Segment Start: RECORDED INFORMATION

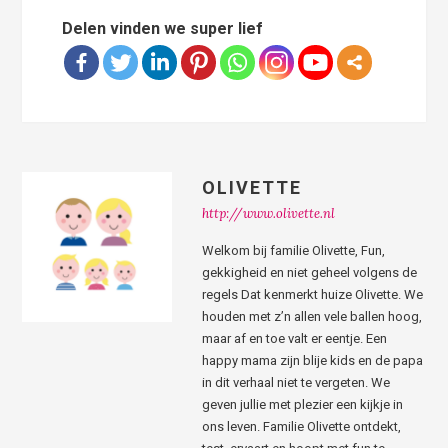
Delen vinden we super lief
OLIVETTE
http://www.olivette.nl
Welkom bij familie Olivette, Fun,
gekkigheid en niet geheel volgens de
regels Dat kenmerkt huize Olivette. We
houden met z’n allen vele ballen hoog,
maar af en toe valt er eentje. Een
happy mama zijn blije kids en de papa
in dit verhaal niet te vergeten. We
geven jullie met plezier een kijkje in
ons leven. Familie Olivette ontdekt,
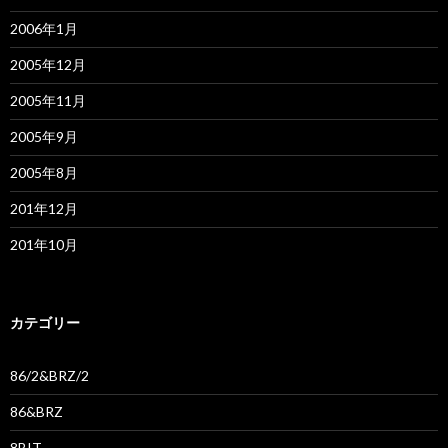
2006年1月
2005年12月
2005年11月
2005年9月
2005年8月
201年12月
201年10月
カテゴリー
86/2&BRZ/2
86&BRZ
8BIT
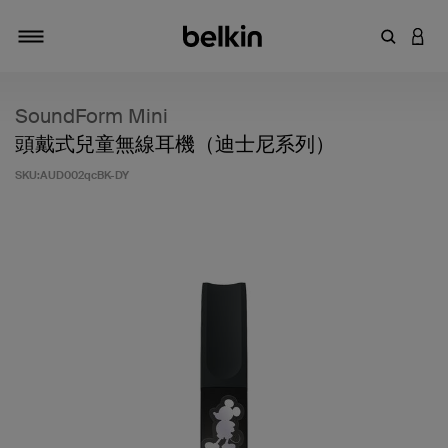
輸入關鍵
登入
切換瀏覽方式
SoundForm Mini
頭戴式兒童無線耳機（迪士尼系列）
SKU:
AUD002qcBK-DY
5 客戶評分（滿分為 5 分）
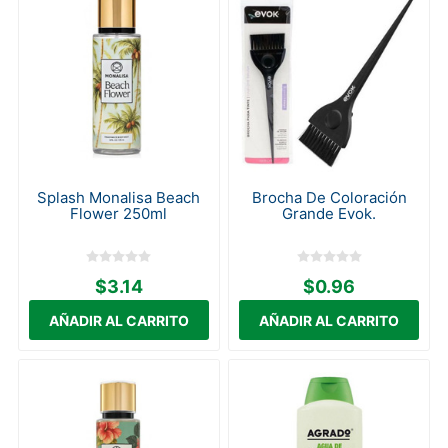
Splash Monalisa Beach
Brocha De Coloración
Flower 250ml
Grande Evok.
$3.14
$0.96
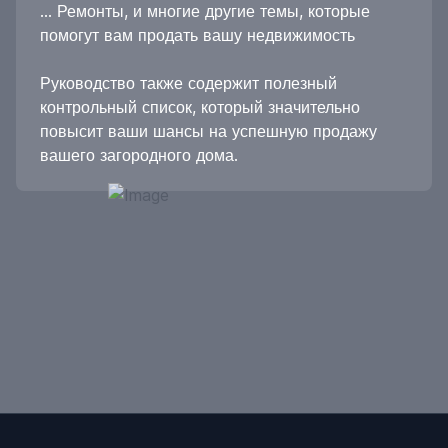
... Ремонты, и многие другие темы, которые
помогут вам продать вашу недвижимость
Руководство также содержит полезный
контрольный список, который значительно
повысит ваши шансы на успешную продажу
вашего загородного дома.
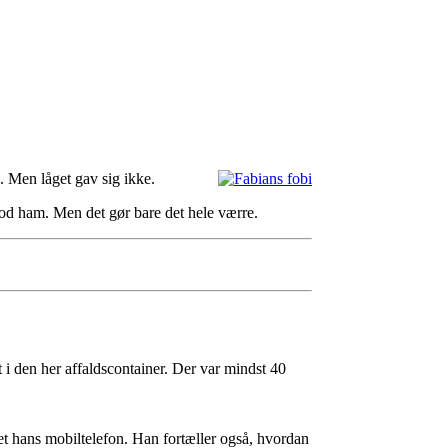
. Men låget gav sig ikke.
 mod ham. Men det gør bare det hele værre.
i den her affaldscontainer. Der var mindst 40
et hans mobiltelefon. Han fortæller også, hvordan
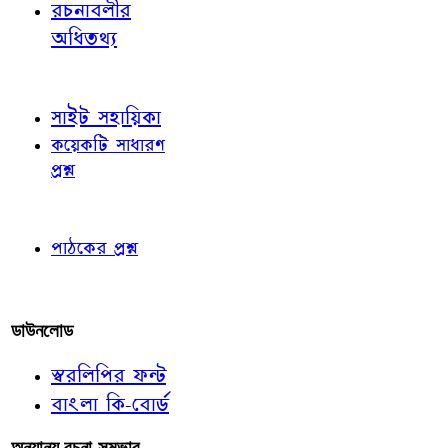
রচনাবলীর
অধিতথ্য
জ্ঞাতব্য বিষয়
সাইট সহায়িকা
কয়েকটি সাধারণ
প্রশ্ন
পাঠকের চোখে
পাঠকের প্রশ্ন
আমাদের লিখুন
ডাউনলোড
স্বরলিপির ফন্ট
বাংলা কি-বোর্ড
অন্যান্য রচনা-সম্ভার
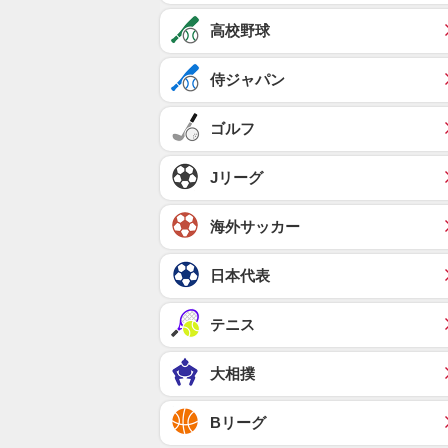
高校野球
侍ジャパン
ゴルフ
Jリーグ
海外サッカー
日本代表
テニス
大相撲
Bリーグ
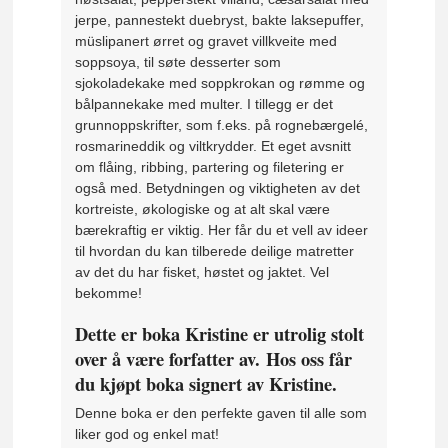
jerpe, pannestekt duebryst, bakte laksepuffer,
müslipanert ørret og gravet villkveite med
soppsoya, til søte desserter som
sjokoladekake med soppkrokan og rømme og
bålpannekake med multer. I tillegg er det
grunnoppskrifter, som f.eks. på rognebærgelé,
rosmarineddik og viltkrydder. Et eget avsnitt
om flåing, ribbing, partering og filetering er
også med. Betydningen og viktigheten av det
kortreiste, økologiske og at alt skal være
bærekraftig er viktig. Her får du et vell av ideer
til hvordan du kan tilberede deilige matretter
av det du har fisket, høstet og jaktet. Vel
bekomme!
Dette er boka Kristine er utrolig stolt
over å være forfatter av.
Hos oss får
du kjøpt boka signert av Kristine
.
Denne boka er den perfekte gaven til alle som
liker god og enkel mat!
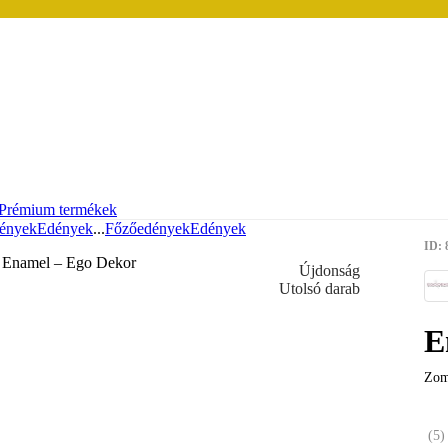
Prémium termékek
ények
Edények
...
Főzőedények
Edények
ID: 
Újdonság
Utolsó darab
E
Zomá
(
5
)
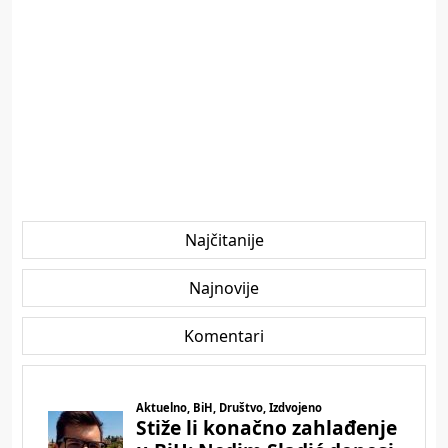
Najčitanije
Najnovije
Komentari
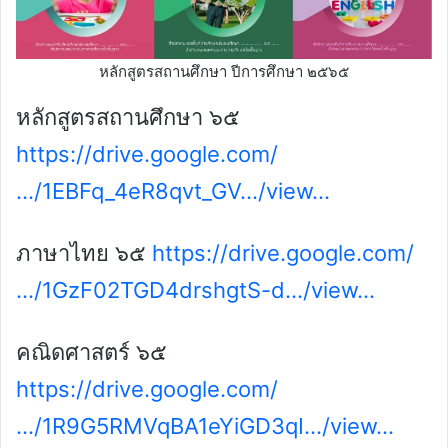
หลักสูตรสถานศึกษา ปีการศึกษา ๒๕๖๕
หลักสูตรสถานศึกษา ๖๕
https://drive.google.com/
…/1EBFq_4eR8qvt_GV…/view…
ภาษาไทย ๖๕
https://drive.google.com/
…/1GzF02TGD4drshgtS-d…/view…
คณิดศาสตร์ ๖๕
https://drive.google.com/
…/1R9G5RMVqBA1eYiGD3qI…/view…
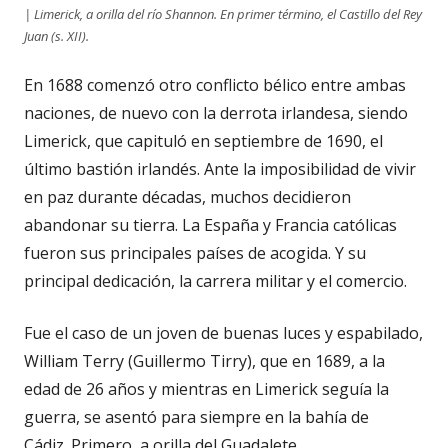
| Limerick, a orilla del río Shannon. En primer término, el Castillo del Rey
Juan (s. XII).
En 1688 comenzó otro conflicto bélico entre ambas
naciones, de nuevo con la derrota irlandesa, siendo
Limerick, que capituló en septiembre de 1690, el
último bastión irlandés. Ante la imposibilidad de vivir
en paz durante décadas, muchos decidieron
abandonar su tierra. La España y Francia católicas
fueron sus principales países de acogida. Y su
principal dedicación, la carrera militar y el comercio.
Fue el caso de un joven de buenas luces y espabilado,
William Terry (Guillermo Tirry), que en 1689, a la
edad de 26 años y mientras en Limerick seguía la
guerra, se asentó para siempre en la bahía de
Cádiz. Primero, a orilla del Guadalete.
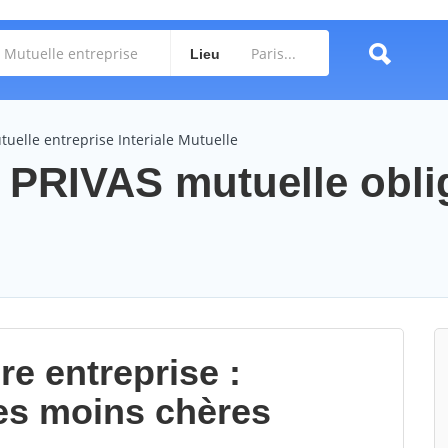
Lieu
tuelle entreprise Interiale Mutuelle
e PRIVAS mutuelle obli
re entreprise :
es moins chères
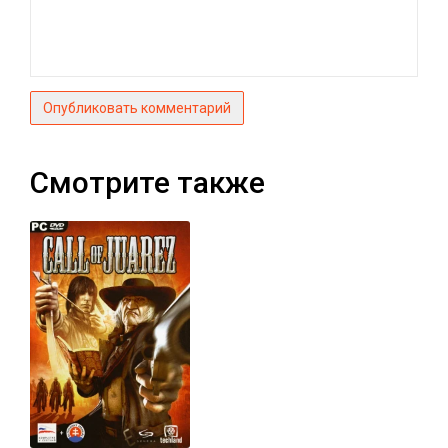
Опубликовать комментарий
Смотрите также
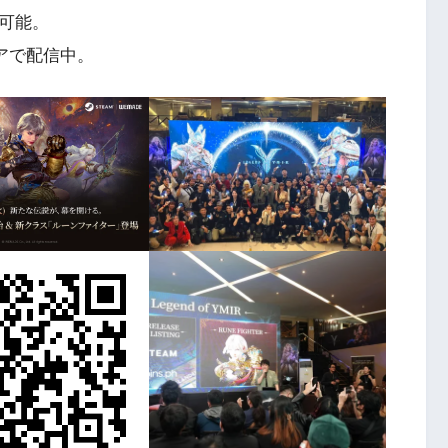
手可能。
ストアで配信中。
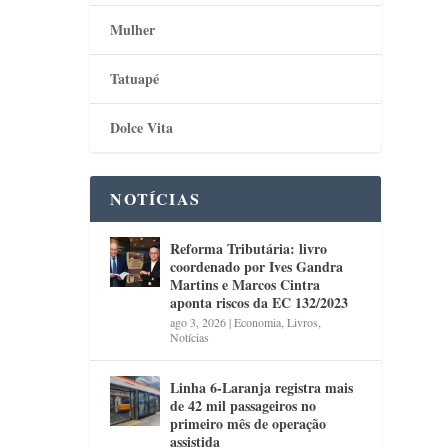
Mulher
Tatuapé
Dolce Vita
NOTÍCIAS
Reforma Tributária: livro
coordenado por Ives Gandra
Martins e Marcos Cintra
aponta riscos da EC 132/2023
ago 3, 2026
|
Economia
,
Livros
,
Notícias
Linha 6-Laranja registra mais
de 42 mil passageiros no
primeiro mês de operação
assistida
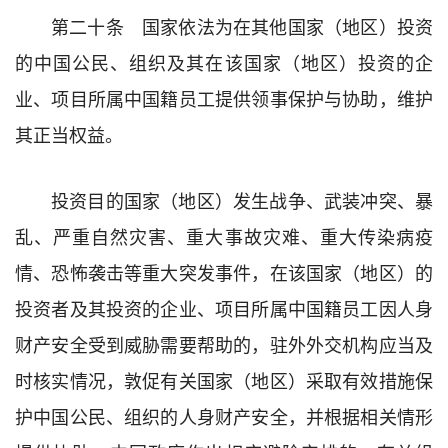
第二十条 国家依法为在其他国家（地区）投资
的中国公民、组织及其在该国家（地区）投资的企
业、项目所属中国籍员工提供领事保护与协助，维护
其正当权益。
投资目的国家（地区）发生战争、武装冲突、暴
乱、严重自然灾害、重大事故灾难、重大传染病疫
情、恐怖袭击等重大突发事件，在该国家（地区）的
投资者及其投资的企业、项目所属中国籍员工因人身
财产安全受到威胁需要帮助的，驻外外交机构应当及
时核实情况，敦促有关国家（地区）采取有效措施保
护中国公民、组织的人身财产安全，并根据相关情形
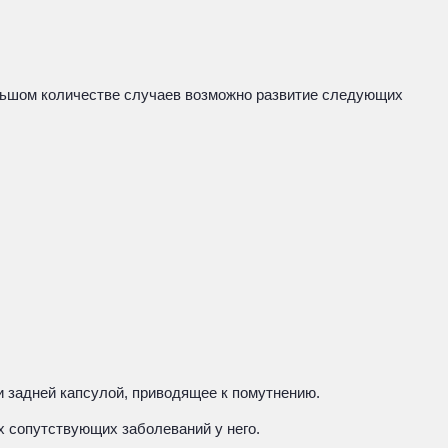
льшом количестве случаев возможно развитие следующих
и задней капсулой, приводящее к помутнению.
х сопутствующих заболеваний у него.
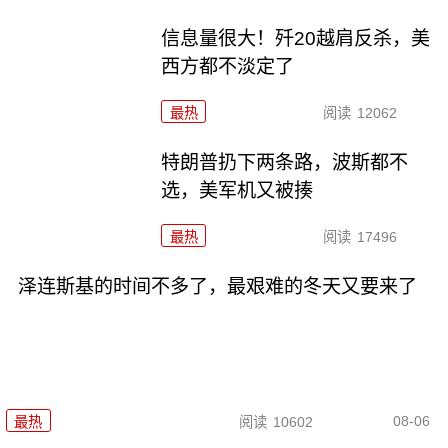
信息量很大！歼20越肩反杀，美
西方都不淡定了
最热
阅读
12062
特朗普扔下两条路，波斯都不
选，美军机又被揍
最热
阅读
17496
泽连斯基的时间不多了，最艰难的冬天又要来了
08-06
最热
阅读
10602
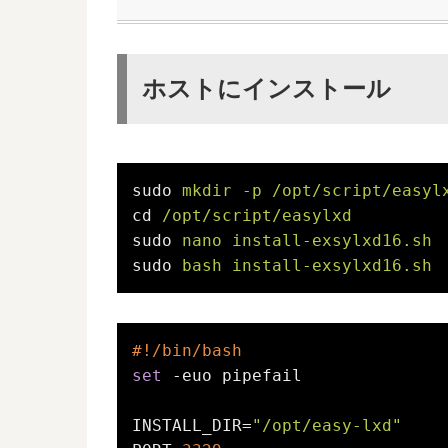
ホストにインストール
sudo
mkdir -p /opt/script/easyl
cd
/opt/script/easylxd
sudo
nano install-exsylxd16.sh
sudo
bash install-exsylxd16.sh
#!/bin/bash
set
 -euo pipefail

INSTALL_DIR=
"/opt/easy-lxd"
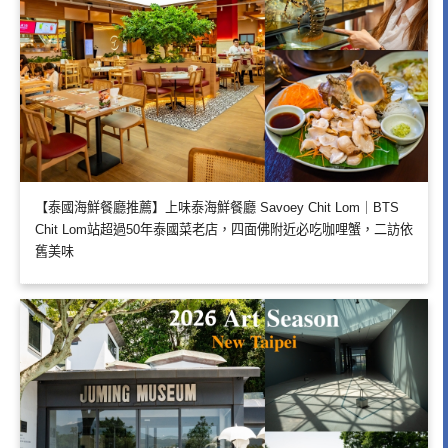
【泰國海鮮餐廳推薦】上味泰海鮮餐廳 Savoey Chit Lom｜BTS
Chit Lom站超過50年泰國菜老店，四面佛附近必吃咖哩蟹，二訪依
舊美味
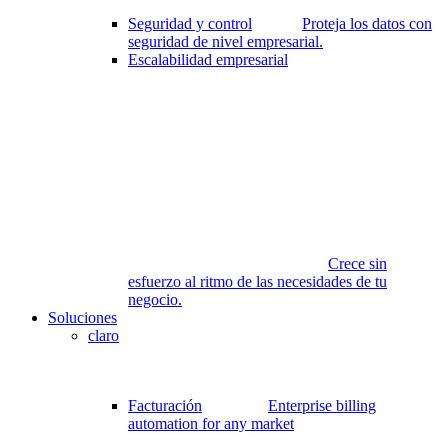
Seguridad y control
Proteja los datos con
seguridad de nivel empresarial.
Escalabilidad empresarial
Crece sin
esfuerzo al ritmo de las necesidades de tu
negocio.
Soluciones
claro
Facturación
Enterprise billing
automation for any market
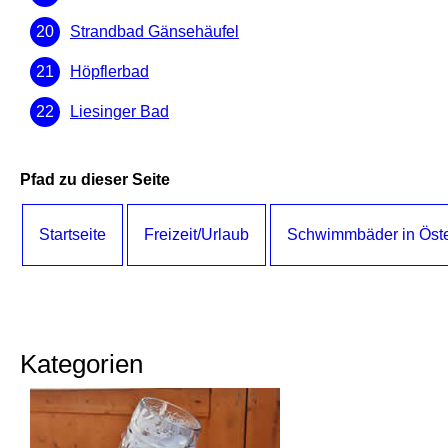
Strandbad Gänsehäufel
Höpflerbad
Liesinger Bad
Pfad zu dieser Seite
Startseite
Freizeit/Urlaub
Schwimmbäder in Öste
Kategorien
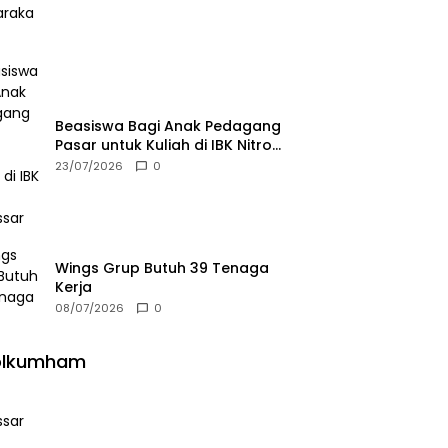
Beasiswa Bagi Anak Pedagang
Pasar untuk Kuliah di IBK Nitro
Makassar
23/07/2026
0
Wings Grup Butuh 39 Tenaga
Kerja
08/07/2026
0
olkumham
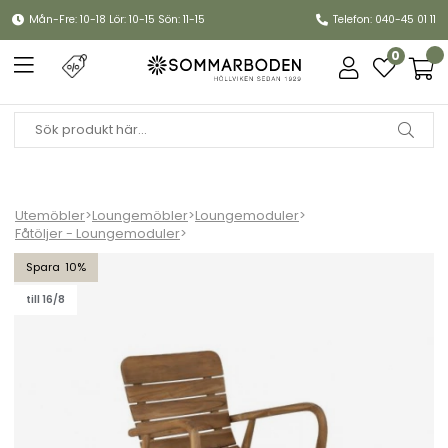
Mån-Fre: 10-18 Lör: 10-15 Sön: 11-15
Telefon: 040-45 01 11
0
Utemöbler
>
Loungemöbler
>
Loungemoduler
>
Fåtöljer - Loungemoduler
>
Lilja loungefåtölj - teak
10
till 16/8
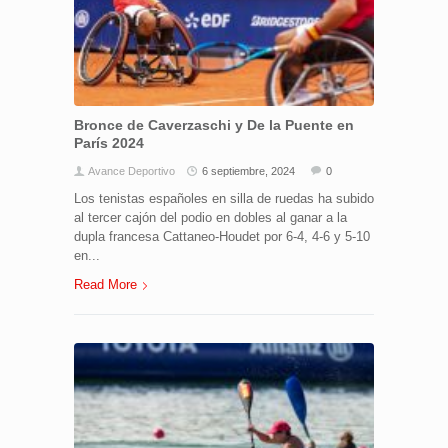
Bronce de Caverzaschi y De la Puente en
París 2024
Avance Deportivo
6 septiembre, 2024
0
Los tenistas españoles en silla de ruedas ha subido
al tercer cajón del podio en dobles al ganar a la
dupla francesa Cattaneo-Houdet por 6-4, 4-6 y 5-10
en...
Read More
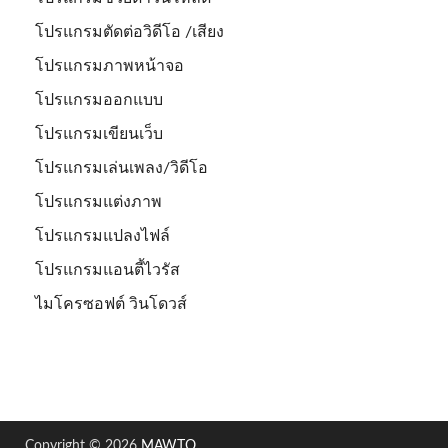
โปรแกรมตัดต่อวิดีโอ /เสียง
โปรแกรมภาพหน้าจอ
โปรแกรมออกแบบ
โปรแกรมเขียนเว็บ
โปรแกรมเล่นเพลง/วิดีโอ
โปรแกรมแต่งภาพ
โปรแกรมแปลงไฟล์
โปรแกรมแอนตี้ไวรัส
ไมโครซอฟต์ วินโดวส์
Copyright © 2026
MAWTO
.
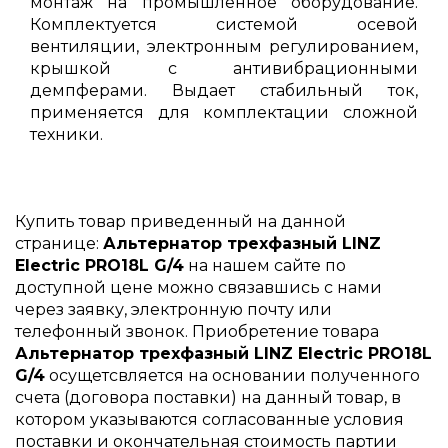
монтаж на промышленное оборудование.
Комплектуется системой осевой
вентиляции, электронным регулированием,
крышкой с антивибрационными
демпферами. Выдает стабильный ток,
применяется для комплектации сложной
техники.
Купить товар приведенный на данной
странице:
Альтернатор трехфазный LINZ
Electric PRO18L G/4
на нашем сайте по
доступной цене можно связавшись с нами
через заявку, электронную почту или
телефонный звонок. Приобретение товара
Альтернатор трехфазный LINZ Electric PRO18L
G/4
осущетсвляется на основании полученного
счета (договора поставки) на данный товар, в
котором указываются согласованные условия
поставки и окончательная стоимость партии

Segment End: RECORDED INFORMATION

> **DESCRIPTION OF THE TASK**
Scan the entries above for the word "niet", then copy every line in which it occurs.

> **EXERCISE OUTPUT**
gekkigheid en niet geheel volgens de
in dit verhaal niet te vergeten. We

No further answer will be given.